ANDREW HARNIK / THE ASSOCIATED PRESS
Donald Trump has long nursed a well-developed sense of grievance, and no more so than anger over the (accurate) view of his enemies that he was not legitimately elected. This goes far in explaining why, as the threat of impeachment looms larger because of the whistleblower allegations central to the Ukraine scandal, he is doubling down on the long discredited fiction that the FBI worked to prevent his election and then Special Counsel Robert Mueller tried to discredit it because of a nefarious "deep state" plot. 
Attorney General William Barr's effective whitewash of Mueller's final Russia scandal report -- which found that Trump repeatedly obstructed justice but could not be criminally indicted as a sitting president -- and the former special counsel's tepid performance in an appearance before Congress in July has emboldened Barr and John Durham, a top federal prosecutor whom Barr assigned to review the origins of the Russia scandal investigation.  They are mining the conspiracy theory long nurtured by Trump that some of America's closest allies plotted with his deep-state enemies at home in 2016 to try to prevent him from winning the presidency. 
To that end, Barr and Durham visited Rome and the United Kingdom last month in an effort to prove the entire Russia scandal investigation was a setup.   Key to the setup claim is Joseph Mifsud (photo, below), whom FBI Director James Comey bluntly called a "Russian agent" and Mueller's prosecutors said "had connections to Russia."
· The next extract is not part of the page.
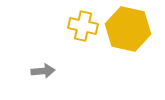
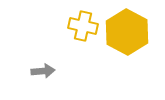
yellow hexagon: moved 1 px left, 3 px down; rotated 15 degrees clockwise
According to the deep-state theory, Mifsud, a Maltese professor with Russian ties who taught in Rome and dangled the prospect of Russia having "dirt" on Hillary Clinton in the form of "thousands of emails" before Trump campaign staffer George Papadopoulos during a London meeting in one of the earliest connections between Kremlin and campaign, actually was a CIA agent in some tellings and merely a Western intelligence asset in others. 
Trump personal attorney and fixer Rudy Giuliani, who is Trump's wingman in his efforts to extort the Ukrainian president into investigating Joe Biden and his son, said that the White House is interested in Mifsud because it "seems to me it was a counterintelligence setup ... a rather typical CIA plot to create a basis for the investigation." 
Papadopoulos, who served 12 days in prison after pleading guilty to lying to the FBI about his interactions with Mifsud, has tweeted that Mifsud was "an Italian intelligence asset who the CIA weaponized." 
Establishing those fictions is made easier by the fact that Mifsud went missing -- and is presumed dead by some observers -- three days after Papadopoulos guilty plea was announced. 
Barr's efforts to enlist the Italian intelligence service in his effort drew a blank.  "They confirmed no connections, no activities, no interference," an Italian intelligence official said.  
THE NEW YORK TIMES
Meanwhile, Australia also is in the White House's crosshairs. 
Prime Minister Scott Morrison was asked by the president himself in a phone call to help discredit the Mueller report because the FBI's Russia investigation began after a drunken Papadopoulos told Alexander Downer, Australia's High Commissioner to Great Britain, that Russia had political dirt on Clinton in the form of emails.  Downer later passed on the information to Australian intelligence officials, who informed the FBI. 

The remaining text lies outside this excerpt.